:: Problem to solve ::
Reproduce what is written in the records below exactly, and leave out the images.

[Page segmentation data]
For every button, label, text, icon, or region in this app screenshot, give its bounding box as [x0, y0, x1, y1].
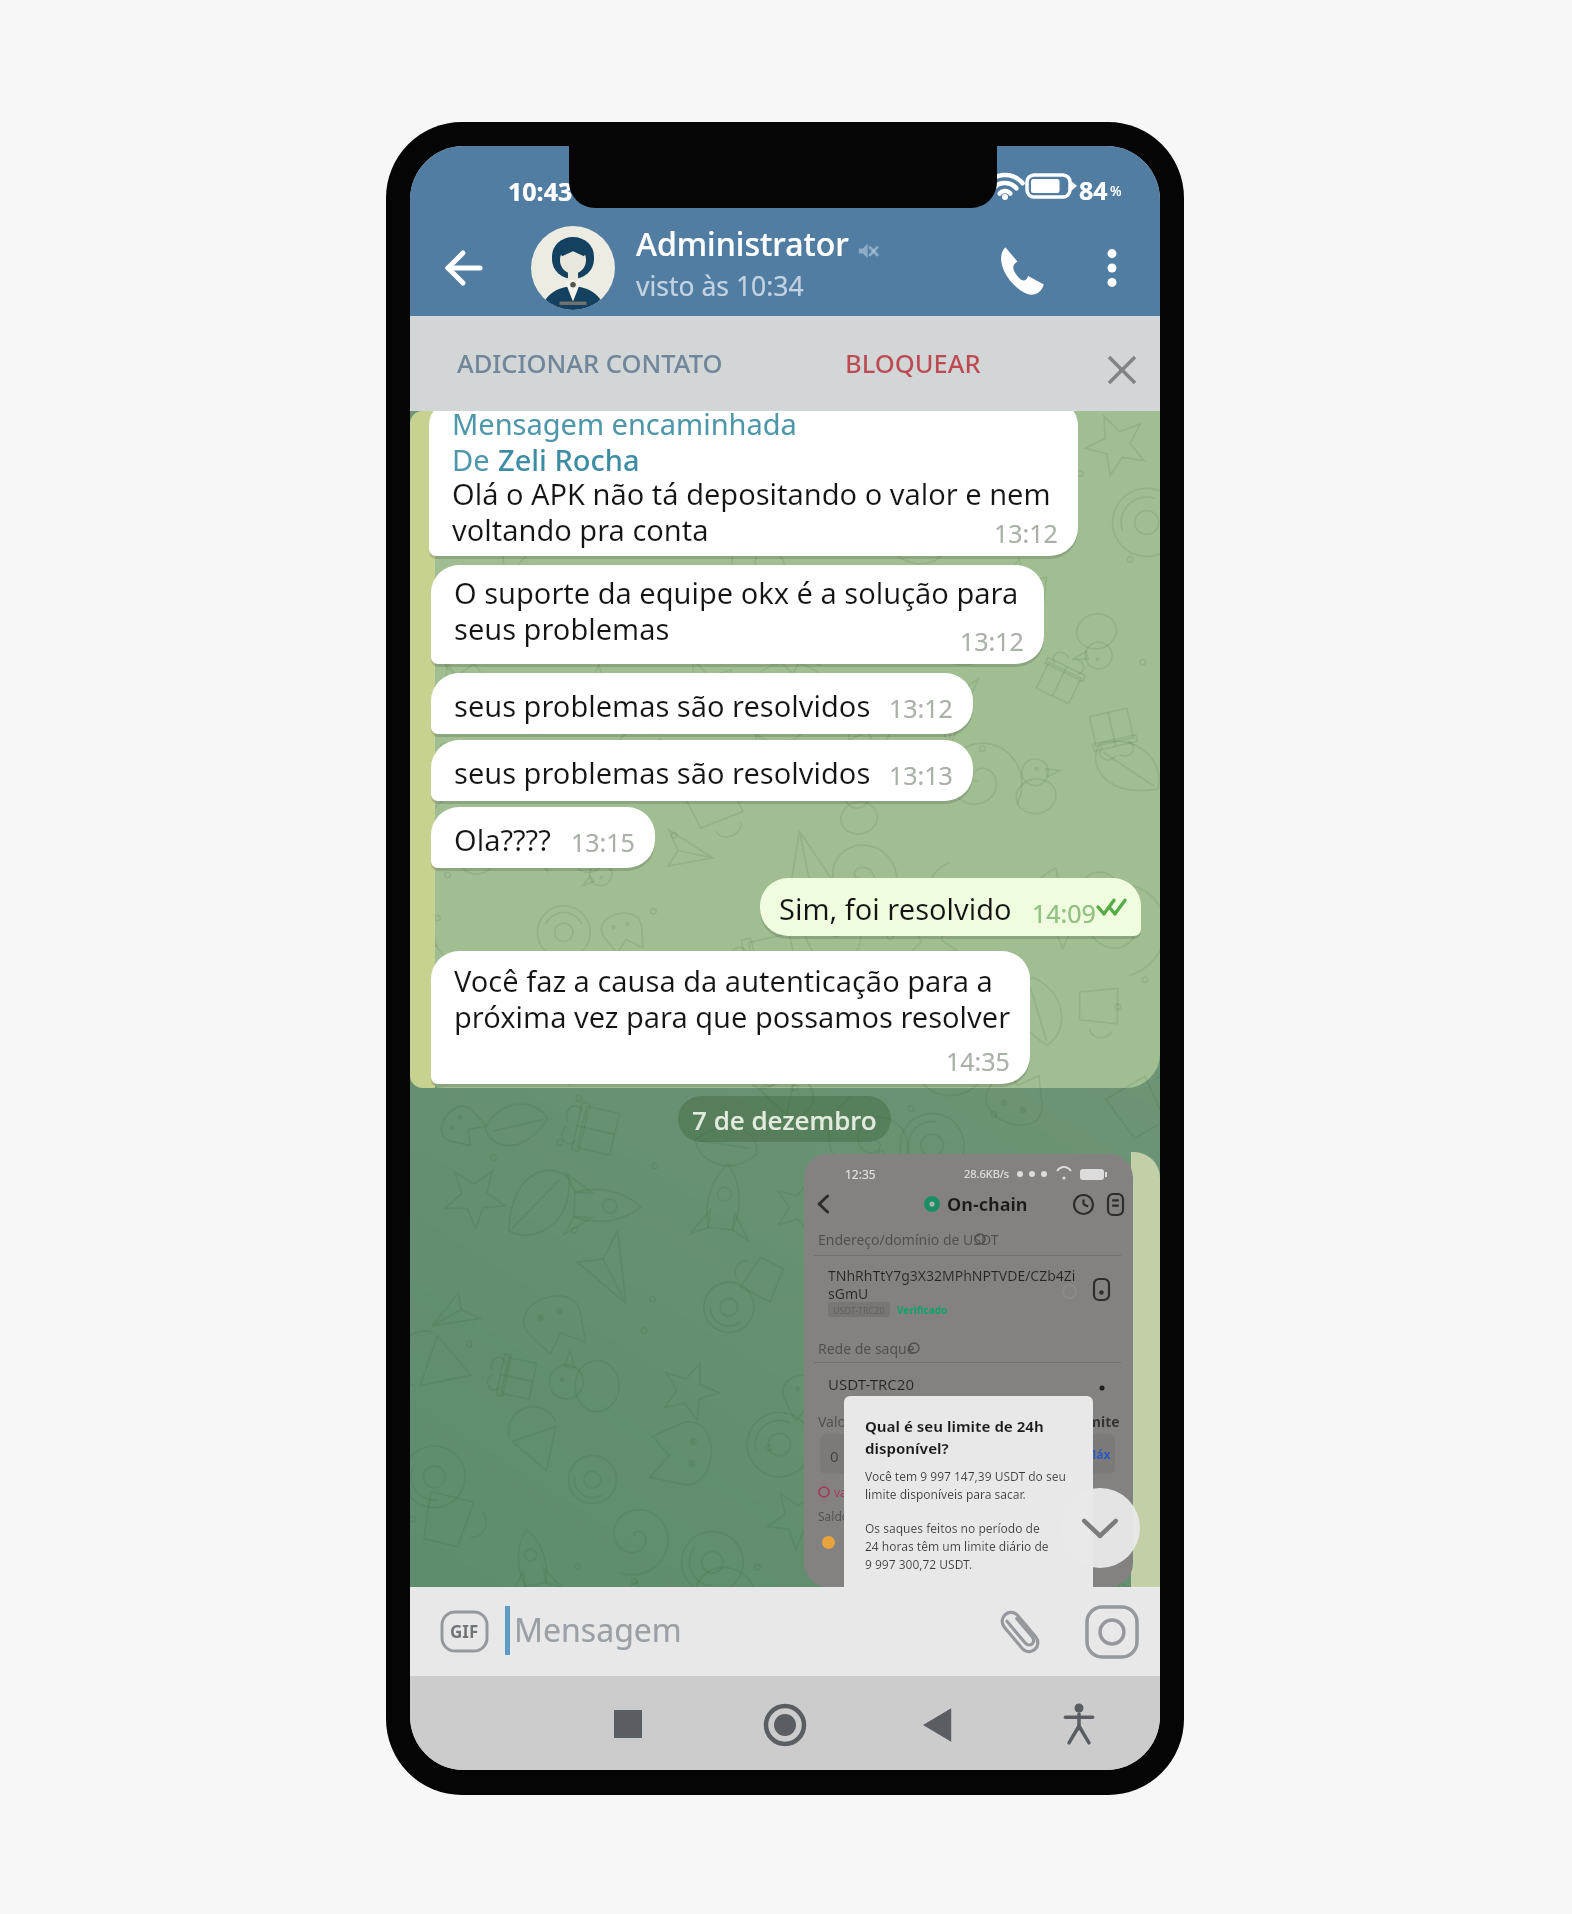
staticText: Valor	[818, 1412, 852, 1431]
button[interactable]: Ola????	[431, 807, 655, 868]
staticText: voltando pra conta	[452, 510, 709, 549]
staticText: Você tem 9 997 147,39 USDT do seu	[865, 1468, 1066, 1484]
staticText: %	[1110, 181, 1122, 200]
staticText: seus problemas são resolvidos	[454, 753, 871, 792]
staticText: disponível?	[865, 1438, 949, 1458]
staticText: 14:35	[946, 1044, 1010, 1078]
staticText: GIF	[450, 1620, 479, 1643]
staticText: 28.6KB/s	[964, 1166, 1010, 1181]
button[interactable]: Sim, foi resolvido	[760, 878, 1141, 936]
button[interactable]: Close	[1091, 316, 1153, 411]
button[interactable]: seus problemas são resolvidos	[431, 740, 973, 801]
button[interactable]: GIF	[441, 1611, 488, 1652]
staticText: 24 horas têm um limite diário de	[865, 1538, 1049, 1554]
button[interactable]: More options	[1082, 238, 1142, 298]
staticText: 0	[830, 1446, 839, 1466]
button[interactable]: 7 de dezembro	[678, 1096, 891, 1142]
button[interactable]: Camera	[1086, 1606, 1138, 1658]
staticText: Você faz a causa da autenticação para a	[454, 961, 993, 1000]
button[interactable]: BLOQUEAR	[818, 316, 1008, 411]
staticText: De	[452, 440, 498, 479]
staticText: seus problemas	[454, 609, 670, 648]
staticText: visto às 10:34	[636, 268, 804, 304]
staticText: Verificado	[897, 1303, 948, 1317]
button[interactable]: ADICIONAR CONTATO	[434, 316, 746, 411]
button[interactable]: Attach	[994, 1606, 1046, 1658]
staticText: valor	[834, 1484, 863, 1500]
staticText: 10:43	[508, 174, 573, 208]
button[interactable]: Profile photo	[531, 226, 615, 310]
button[interactable]: Call	[991, 240, 1051, 300]
staticText: 13:12	[994, 516, 1058, 550]
staticText: Saldo	[818, 1508, 850, 1524]
staticText: limite	[1079, 1412, 1120, 1431]
staticText: Mensagem	[514, 1608, 682, 1652]
staticText: Ola????	[454, 820, 551, 859]
staticText: 13:12	[960, 624, 1024, 658]
staticText: ADICIONAR CONTATO	[457, 346, 723, 381]
staticText: próxima vez para que possamos resolver	[454, 997, 1011, 1036]
staticText: BLOQUEAR	[845, 346, 981, 381]
staticText: USDT-TRC20	[833, 1304, 885, 1316]
staticText: 9 997 300,72 USDT.	[865, 1556, 973, 1572]
staticText: 13:13	[889, 758, 953, 792]
button[interactable]: O suporte da equipe okx é a solução para	[431, 565, 1044, 664]
button[interactable]: Mensagem encaminhada	[429, 398, 1078, 556]
button[interactable]: seus problemas são resolvidos	[431, 673, 973, 734]
staticText: 84	[1079, 173, 1108, 207]
staticText: 14:09	[1032, 896, 1096, 930]
button[interactable]: Recent apps	[612, 1708, 644, 1740]
button[interactable]: Back	[432, 236, 494, 298]
staticText: seus problemas são resolvidos	[454, 686, 871, 725]
staticText: 13:12	[889, 691, 953, 725]
staticText: Endereço/domínio de USDT	[818, 1230, 999, 1249]
staticText: 12:35	[845, 1166, 876, 1182]
button[interactable]: Home	[764, 1704, 806, 1746]
staticText: sGmU	[828, 1284, 869, 1303]
button[interactable]: Back	[920, 1706, 958, 1744]
button[interactable]: Scroll to bottom	[1060, 1488, 1140, 1568]
staticText: Olá o APK não tá depositando o valor e n…	[452, 474, 1051, 513]
staticText: Qual é seu limite de 24h	[865, 1416, 1044, 1436]
staticText: 13:15	[571, 825, 635, 859]
staticText: Mensagem encaminhada	[452, 404, 797, 443]
staticText: Os saques feitos no período de	[865, 1520, 1040, 1536]
staticText: limite disponíveis para sacar.	[865, 1486, 1026, 1502]
staticText: Máx	[1085, 1446, 1111, 1462]
button[interactable]: Photo	[804, 1154, 1133, 1587]
staticText: O suporte da equipe okx é a solução para	[454, 573, 1019, 612]
staticText: USDT-TRC20	[828, 1374, 914, 1394]
staticText: Administrator	[636, 222, 849, 266]
staticText: 7 de dezembro	[692, 1102, 877, 1137]
staticText: Sim, foi resolvido	[779, 889, 1012, 928]
staticText: On-chain	[947, 1192, 1028, 1217]
button[interactable]: Accessibility	[1059, 1704, 1099, 1744]
button[interactable]: Você faz a causa da autenticação para a	[431, 951, 1030, 1084]
staticText: TNhRhTtY7g3X32MPhNPTVDE/CZb4Zi	[828, 1266, 1076, 1285]
staticText: Rede de saque	[818, 1339, 915, 1358]
staticText: Zeli Rocha	[498, 440, 640, 479]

:: Solution ::
For every button, label, text, icon, or region in this app screenshot, give its bounding box as [x0, y0, x1, y1].
staticText: Valor	[818, 1412, 852, 1431]
button[interactable]: Ola????	[431, 807, 655, 868]
staticText: voltando pra conta	[452, 510, 709, 549]
staticText: Você tem 9 997 147,39 USDT do seu	[865, 1468, 1066, 1484]
staticText: %	[1110, 181, 1122, 200]
staticText: seus problemas são resolvidos	[454, 753, 871, 792]
staticText: disponível?	[865, 1438, 949, 1458]
staticText: 14:35	[946, 1044, 1010, 1078]
staticText: GIF	[450, 1620, 479, 1643]
staticText: 28.6KB/s	[964, 1166, 1010, 1181]
button[interactable]: Sim, foi resolvido	[760, 878, 1141, 936]
button[interactable]: Close	[1091, 316, 1153, 411]
button[interactable]: seus problemas são resolvidos	[431, 740, 973, 801]
button[interactable]: GIF	[441, 1611, 488, 1652]
staticText: 24 horas têm um limite diário de	[865, 1538, 1049, 1554]
button[interactable]: More options	[1082, 238, 1142, 298]
staticText: 0	[830, 1446, 839, 1466]
button[interactable]: 7 de dezembro	[678, 1096, 891, 1142]
button[interactable]: Camera	[1086, 1606, 1138, 1658]
staticText: Você faz a causa da autenticação para a	[454, 961, 993, 1000]
button[interactable]: BLOQUEAR	[818, 316, 1008, 411]
staticText: De	[452, 440, 498, 479]
staticText: seus problemas	[454, 609, 670, 648]
staticText: visto às 10:34	[636, 268, 804, 304]
staticText: Verificado	[897, 1303, 948, 1317]
button[interactable]: ADICIONAR CONTATO	[434, 316, 746, 411]
button[interactable]: Attach	[994, 1606, 1046, 1658]
staticText: valor	[834, 1484, 863, 1500]
staticText: 10:43	[508, 174, 573, 208]
button[interactable]: Profile photo	[531, 226, 615, 310]
button[interactable]: Call	[991, 240, 1051, 300]
staticText: 13:12	[994, 516, 1058, 550]
staticText: Saldo	[818, 1508, 850, 1524]
staticText: limite	[1079, 1412, 1120, 1431]
staticText: Mensagem	[514, 1608, 682, 1652]
staticText: Ola????	[454, 820, 551, 859]
staticText: 13:12	[960, 624, 1024, 658]
staticText: ADICIONAR CONTATO	[457, 346, 723, 381]
staticText: próxima vez para que possamos resolver	[454, 997, 1011, 1036]
staticText: BLOQUEAR	[845, 346, 981, 381]
staticText: USDT-TRC20	[833, 1304, 885, 1316]
staticText: 9 997 300,72 USDT.	[865, 1556, 973, 1572]
staticText: 13:13	[889, 758, 953, 792]
button[interactable]: O suporte da equipe okx é a solução para	[431, 565, 1044, 664]
button[interactable]: Mensagem encaminhada	[429, 398, 1078, 556]
button[interactable]: seus problemas são resolvidos	[431, 673, 973, 734]
staticText: 84	[1079, 173, 1108, 207]
staticText: 14:09	[1032, 896, 1096, 930]
button[interactable]: Recent apps	[612, 1708, 644, 1740]
button[interactable]: Back	[432, 236, 494, 298]
staticText: seus problemas são resolvidos	[454, 686, 871, 725]
staticText: 13:12	[889, 691, 953, 725]
staticText: Endereço/domínio de USDT	[818, 1230, 999, 1249]
staticText: 12:35	[845, 1166, 876, 1182]
button[interactable]: Home	[764, 1704, 806, 1746]
staticText: sGmU	[828, 1284, 869, 1303]
button[interactable]: Back	[920, 1706, 958, 1744]
button[interactable]: Scroll to bottom	[1060, 1488, 1140, 1568]
staticText: Olá o APK não tá depositando o valor e n…	[452, 474, 1051, 513]
staticText: Qual é seu limite de 24h	[865, 1416, 1044, 1436]
staticText: 13:15	[571, 825, 635, 859]
staticText: Mensagem encaminhada	[452, 404, 797, 443]
staticText: Os saques feitos no período de	[865, 1520, 1040, 1536]
staticText: limite disponíveis para sacar.	[865, 1486, 1026, 1502]
staticText: Máx	[1085, 1446, 1111, 1462]
button[interactable]: Photo	[804, 1154, 1133, 1587]
staticText: O suporte da equipe okx é a solução para	[454, 573, 1019, 612]
staticText: USDT-TRC20	[828, 1374, 914, 1394]
staticText: Administrator	[636, 222, 849, 266]
staticText: 7 de dezembro	[692, 1102, 877, 1137]
staticText: Sim, foi resolvido	[779, 889, 1012, 928]
staticText: On-chain	[947, 1192, 1028, 1217]
button[interactable]: Accessibility	[1059, 1704, 1099, 1744]
button[interactable]: Você faz a causa da autenticação para a	[431, 951, 1030, 1084]
staticText: TNhRhTtY7g3X32MPhNPTVDE/CZb4Zi	[828, 1266, 1076, 1285]
staticText: Rede de saque	[818, 1339, 915, 1358]
staticText: Zeli Rocha	[498, 440, 640, 479]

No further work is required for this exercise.